Recently, Indian army had alerted the Indian army personnel and their family members to stop the usage of Xiaomi smartphones on security concerns. Xiaomi was accused of storing and backing up unauthorized data on its servers in Beijing. While IAF has blamed the Chinese smartphone company on the grounds of security, Xiaomi in a statement issued today said is yet to learn the specific details from Indian authorities but put forth some pointers to allay the security concerns.
To resolve the privacy concerns Xiaomi stated it is going to set up data centers in India and the data is going to be migrated to Amazon data centers away from its Beijing servers.

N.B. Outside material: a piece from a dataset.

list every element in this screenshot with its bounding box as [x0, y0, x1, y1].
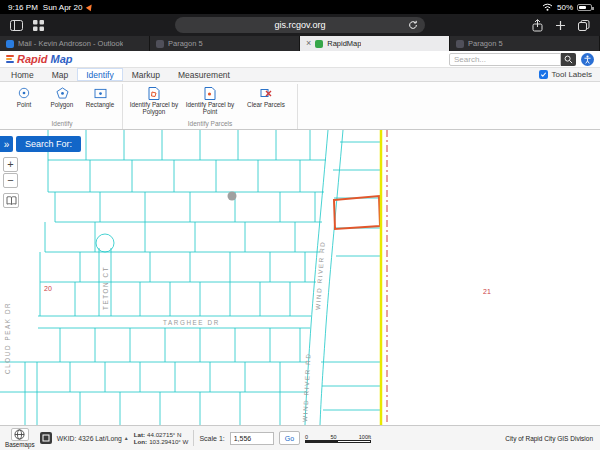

The Chinese company which typically sells its devices through flash sales every Tuesday on Flipkart has seen tremendous response from Indian buyers with the sales going out of stock in few seconds.

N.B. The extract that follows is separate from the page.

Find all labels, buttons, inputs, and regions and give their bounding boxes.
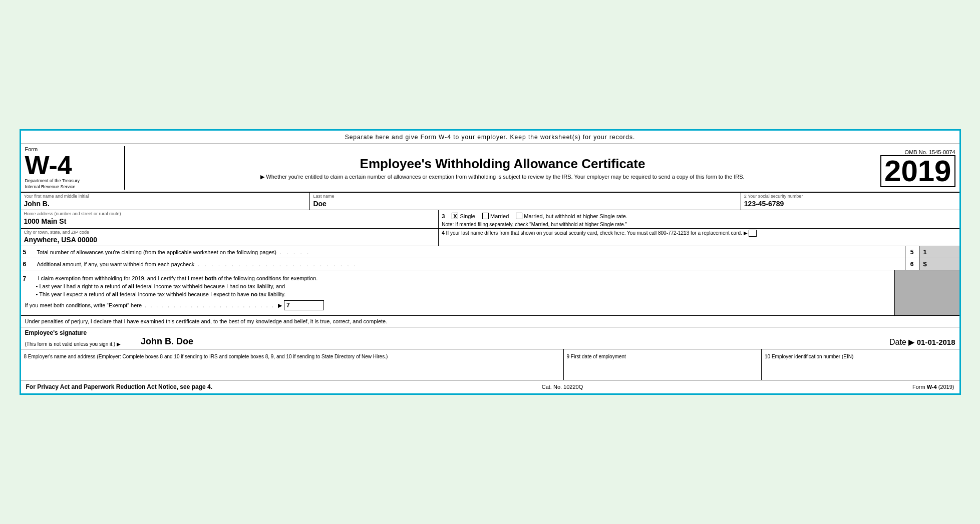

To address the security and privacy concerns of the Indian buyers, the company stated that it’s Mi Cloud service is optional service and the users are free to opt for the cloud back up service to back up their data and sync to other devices or can choose to use similar other third-party services like Dropbox and Google Drive. Same applies to its cloud messaging services which is similar to WhatsApp. Xiaomi stressed the fact that the user data are not collected without their consent and only the required personal data necessary for the services are stored. The users can any time opt in or out of the service and the company stressed that the data remains secure and is highly encrypted using AES-128 standard and cryptographic one-way hash functions.
Further Xiaomi stated further that the services and data pertaining to the Indian users are migrated from Beijing data centers to Amazon AWS data centers in Singapore and USA and the migration will be completed by the end of this year. Taking the Indian market seriously, the company also announced its plans to launch a local data center in India.
Addressing the particular concern of the advisory circular issued by IAF, the company said the report is probably based on F-Security, an anti-virus, cloud content and computer security company which in its July 2014 report was critical of the Redmi 1S regarding the activation of Cloud messaging services. Xiaomi added that they had immediately addressed the report and was acknowledged four days later by F-Secure.